The Riemann Hypothesis

Question

(EDIT: I've marked this question as answered in order that I can go away and come up with a better one. Thanks to everybody for the helpful answers.)

Is it possible to describe the RH in language comprehensible to a non-mathematician?

In my experience (as a non-mathematician) the answer is a definite 'no'. But before I give up on it I thought I'd ask for some views.

By 'explain' I do not mean explain fully. I mean explain the basic structure of the hypothesis. Something like - we feed values into a function and the output is plotted to create a landscape and a critical line appears and we conjecture that all zero outputs fall on this line. I expect even this is wrong but it's this level of explanation that I'm after, with just a bit more detail added.

I've spent a long time trying to understand the relationship between the inputs and outputs of the Zeta calculation and got nowhere. Yet I'm not stupid. There's something I'm missing but none of the explanations I've been offered allow me to understand what it is.
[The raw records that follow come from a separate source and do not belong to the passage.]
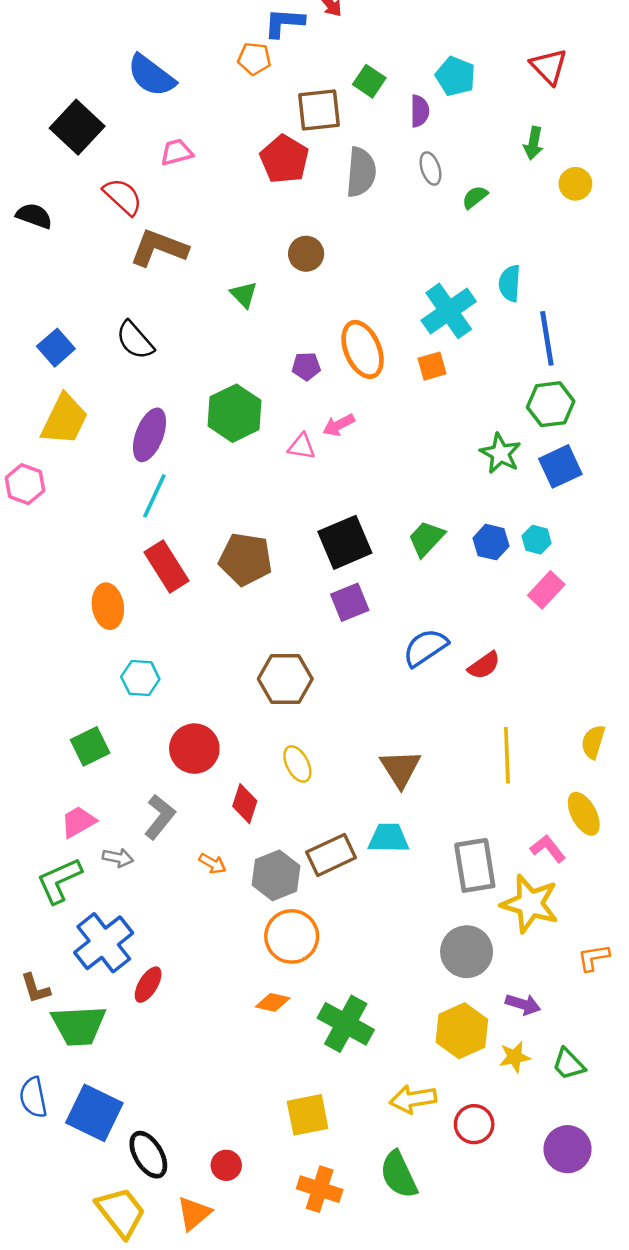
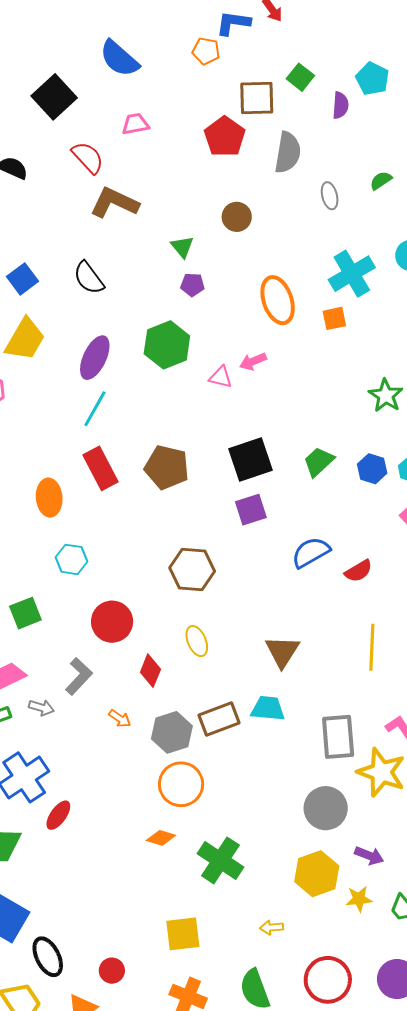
gray ellipse: (430, 168) -> (330, 196), moved
purple pentagon: (306, 366) -> (193, 285), moved
yellow arrow: (413, 1099) -> (272, 927), size x0.6
red circle: (474, 1124) -> (328, 980), moved, size x1.4

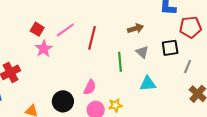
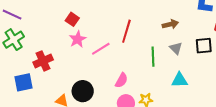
pink line: (65, 30) -> (101, 49), moved
black circle: (63, 101) -> (83, 91), moved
I know a bit about the primes but must ask for answers in a more or less natural language or will not be able to cope. I know such requests annoy mathematicians but I can only ask.

I have read Du Sautoy, Derbyshire and much more but never found an explanation that doesn't assume I'm a graduate mathematician. I need a children's book on the topic that describes it in very general terms.

Is such a thing possible?

EDIT: Vincent has suggested a similar but perhaps interestingly different question. This is - is there an intuitive explanation why the Riemann zeta FUNCTION (rather than hypothesis) contains interesting information about the distribution of primes in language comprehensible to a non-mathematician?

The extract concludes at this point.